WORK REQUIRED: Would you please copy every line below that includes the string "Release"?

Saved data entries
++++++++++

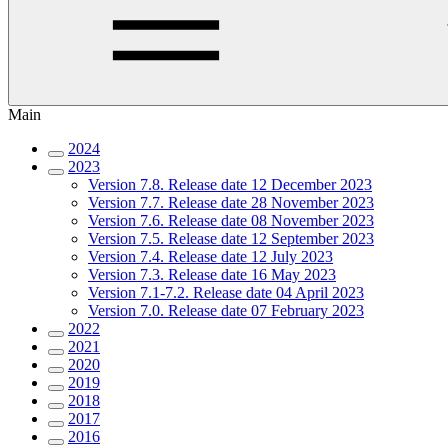
Main
2024
2023
Version 7.8. Release date 12 December 2023
Version 7.7. Release date 28 November 2023
Version 7.6. Release date 08 November 2023
Version 7.5. Release date 12 September 2023
Version 7.4. Release date 12 July 2023
Version 7.3. Release date 16 May 2023
Version 7.1-7.2. Release date 04 April 2023
Version 7.0. Release date 07 February 2023
2022
2021
2020
2019
2018
2017
2016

++++++++++

ANSWER SPACE:
Version 7.8. Release date 12 December 2023
Version 7.7. Release date 28 November 2023
Version 7.6. Release date 08 November 2023
Version 7.5. Release date 12 September 2023
Version 7.4. Release date 12 July 2023
Version 7.3. Release date 16 May 2023
Version 7.1-7.2. Release date 04 April 2023
Version 7.0. Release date 07 February 2023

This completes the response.